Add in the heroes’ personal problems—Asper, a priestess with a lethal left (not as in a talent for boxing; as in, people she touches with her left hand suddenly aren’t there anymore), Dreadaleon, a young wizard whose illicit use of magic causes his body to begin to break down (one of the more striking symptoms being flammable urine), Kataria, a Schict in love with a human but who has been taught to regard humanity as a disease, Lenk, the human in question, who is in love with Kataria but can’t pursue his feelings because there’s an ancient warrior inside his head who won’t have it, Denaos, a self-professed coward and professional assassin, whose dreams are more dangerous than anything he meets while awake, and Gariath, a red dragon-man who can’t quite figure out what he’s doing in the company of these morons but can’t bring himself to abandon them, either—and you have a True Epic, believe me.

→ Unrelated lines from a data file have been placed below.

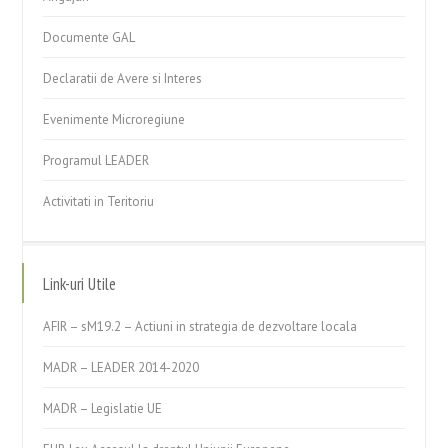
Documente GAL
Declaratii de Avere si Interes
Evenimente Microregiune
Programul LEADER
Activitati in Teritoriu
Link-uri Utile
AFIR – sM19.2 – Actiuni in strategia de dezvoltare locala
MADR – LEADER 2014-2020
MADR – Legislatie UE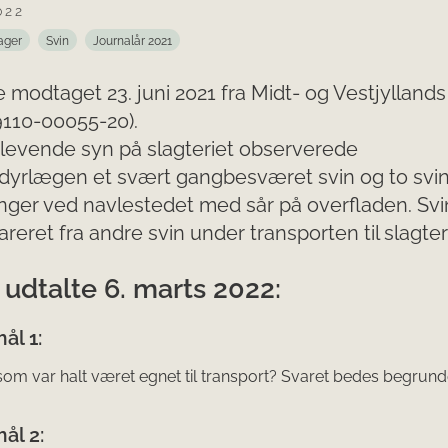
022
ager
Svin
Journalår 2021
e modtaget 23. juni 2021 fra Midt- og Vestjyllands 
9110-00055-20).
levende syn på slagteriet observerede
yrlægen et svært gangbesværet svin og to svi
ger ved navlestedet med sår på overfladen. Svi
areret fra andre svin under transporten til slagter
udtalte 6. marts 2022:
ål 1:
 som var halt været egnet til transport? Svaret bedes begrund
ål 2: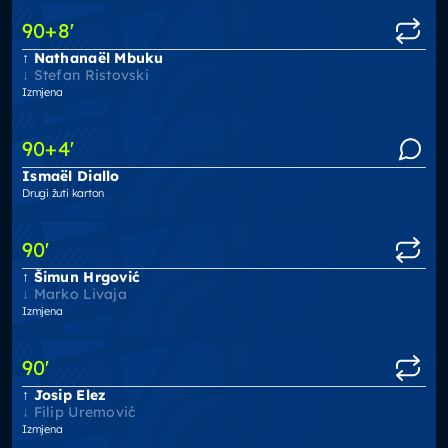
90
+8
'
Nathanaël Mbuku
Stefan Ristovski
Izmjena
90
+4
'
Ismaël Diallo
Drugi žuti karton
90
'
Šimun Hrgović
Marko Livaja
Izmjena
90
'
Josip Elez
Filip Uremović
Izmjena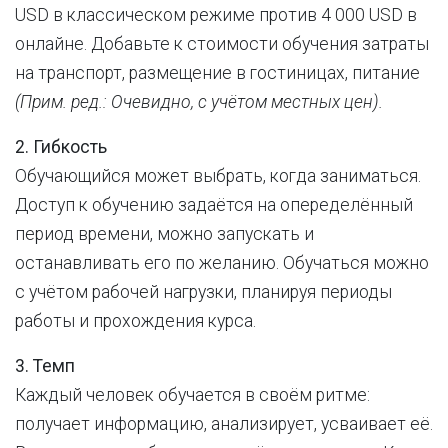
USD в классическом режиме против 4 000 USD в
онлайне. Добавьте к стоимости обучения затраты
на транспорт, размещение в гостиницах, питание
(Прим. ред.: Очевидно, с учётом местных цен).
2. Гибкость
Обучающийся может выбрать, когда заниматься.
Доступ к обучению задаётся на опеределённый
период времени, можно запускать и
останавливать его по желанию. Обучаться можно
с учётом рабочей нагрузки, планируя периоды
работы и прохождения курса.
3. Темп
Каждый человек обучается в своём ритме:
получает информацию, анализирует, усваивает её.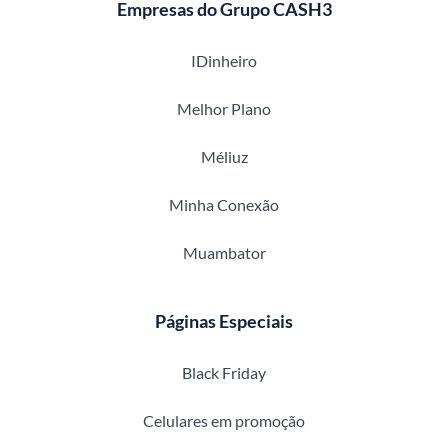
Empresas do Grupo CASH3
IDinheiro
Melhor Plano
Méliuz
Minha Conexão
Muambator
Páginas Especiais
Black Friday
Celulares em promoção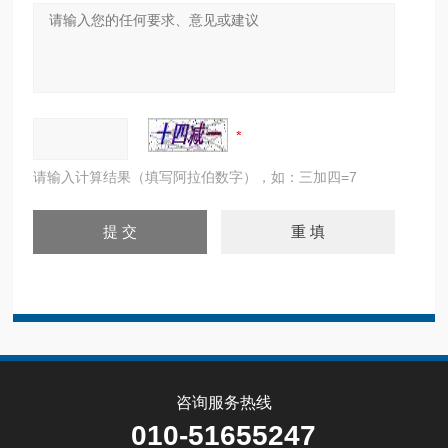
请输入计算结果（填写阿拉伯数字），如：三加四=7
咨询服务热线
010-51655247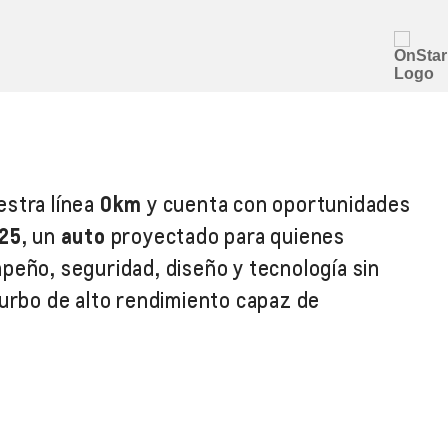
estra línea
0km
y cuenta con oportunidades
025
, un
auto
proyectado para quienes
peño, seguridad, diseño y tecnología sin
turbo de alto rendimiento capaz de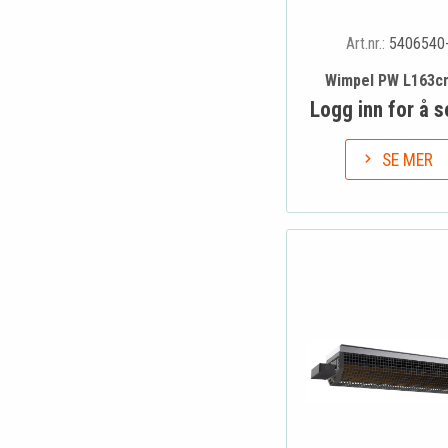
Art.nr.:
5406540
Wimpel PW L163c
Logg inn for å s
SE MER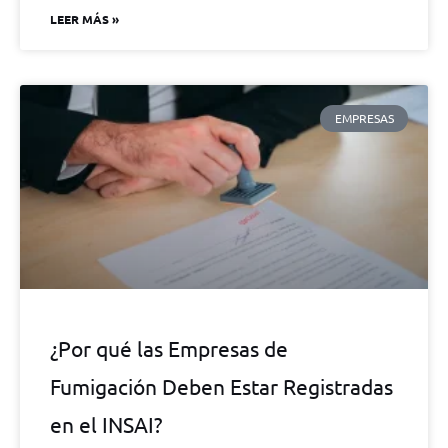
LEER MÁS »
EMPRESAS
¿Por qué las Empresas de
Fumigación Deben Estar Registradas
en el INSAI?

I won’t even try to describe the plot, cool as it is. What you have here is a world of Highly Original fantasy, populated by people so real you occasionally want to punch them in the nose—when you aren’t rolling on the floor laughing at the things they say to each other.
You can read an excerpt from BLACK HALO here,
And here is an entertaining interview with Mr. Sykes.*
(Excerpt from interview):
What is it about your work that you would recommend to someone who had never read you before?
Sam Sykes: Vigor. Imagination. Energy.
The nicest thing anyone ever said about my writing was Scott Lynch suggesting I swing for the fences every time I write a sentence. I take this to be high praise of my skills with a baseball bat (shortly after saying this, he asked me to go hit people with said instrument) and also interpret it like this:
I don’t see a big reason not to do whatever the hell I want in writing. This entire genre was born on that idea and I have absolutely no qualms throwing everything I have into what I’m writing about, from the weirdest things with the deepest emotions to the mundane things twisted by their own philosophy.
To summarize it: I wrote a section in which a dragonman, driven to suicidal impulse by the sudden extinction of his species, takes a man’s failure to kill him as a personal insult and promptly stomps the poor fool’s crotch in.
You know you want it.
If you do want it, click here for the Amazon link; autographed copies are available from the Poisoned Pen bookstore–email firstname.lastname@example.org .
Amended here to note that Sam just called to tell me that his first book, TOME OF THE UNDERGATES, has been short-listed for the David Gemmel Award for Best Fantasy Debut! Yay, Sam!!
*Given that interview, I’m not sure I should admit this, but in the interests of Full Disclosure—Mr. Sykes has fifty percent of my DNA, which may have something to do with his style, if not his subject matter.